# What needs to be done:
Below are the records; return every line from the one that contains "Förmåner på jobbet" to the last, exactly, skipping the pictures.

[Records drawn from a dataset]
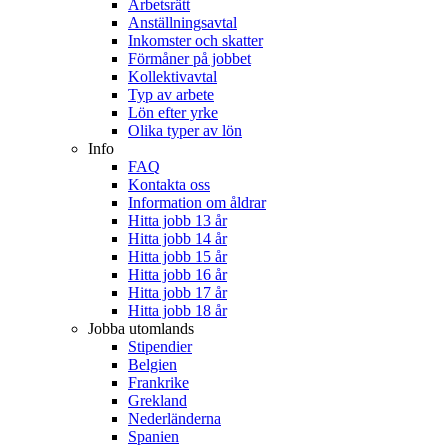
Arbetsrätt
Anställningsavtal
Inkomster och skatter
Förmåner på jobbet
Kollektivavtal
Typ av arbete
Lön efter yrke
Olika typer av lön
Info
FAQ
Kontakta oss
Information om åldrar
Hitta jobb 13 år
Hitta jobb 14 år
Hitta jobb 15 år
Hitta jobb 16 år
Hitta jobb 17 år
Hitta jobb 18 år
Jobba utomlands
Stipendier
Belgien
Frankrike
Grekland
Nederländerna
Spanien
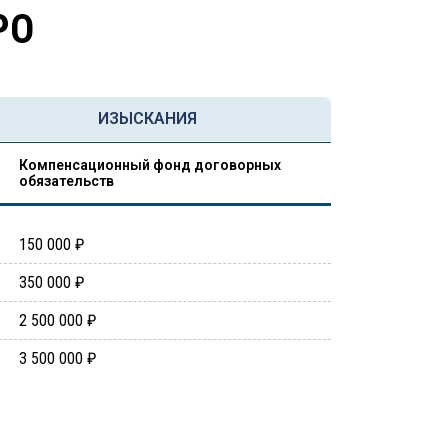
РО
ИЗЫСКАНИЯ
Компенсационный фонд договорных
обязательств
150 000 ₽
350 000 ₽
2 500 000 ₽
3 500 000 ₽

# Answer to this problem:
Förmåner på jobbet
Kollektivavtal
Typ av arbete
Lön efter yrke
Olika typer av lön
Info
FAQ
Kontakta oss
Information om åldrar
Hitta jobb 13 år
Hitta jobb 14 år
Hitta jobb 15 år
Hitta jobb 16 år
Hitta jobb 17 år
Hitta jobb 18 år
Jobba utomlands
Stipendier
Belgien
Frankrike
Grekland
Nederländerna
Spanien
РО
ИЗЫСКАНИЯ
Компенсационный фонд договорных
обязательств
150 000 ₽
350 000 ₽
2 500 000 ₽
3 500 000 ₽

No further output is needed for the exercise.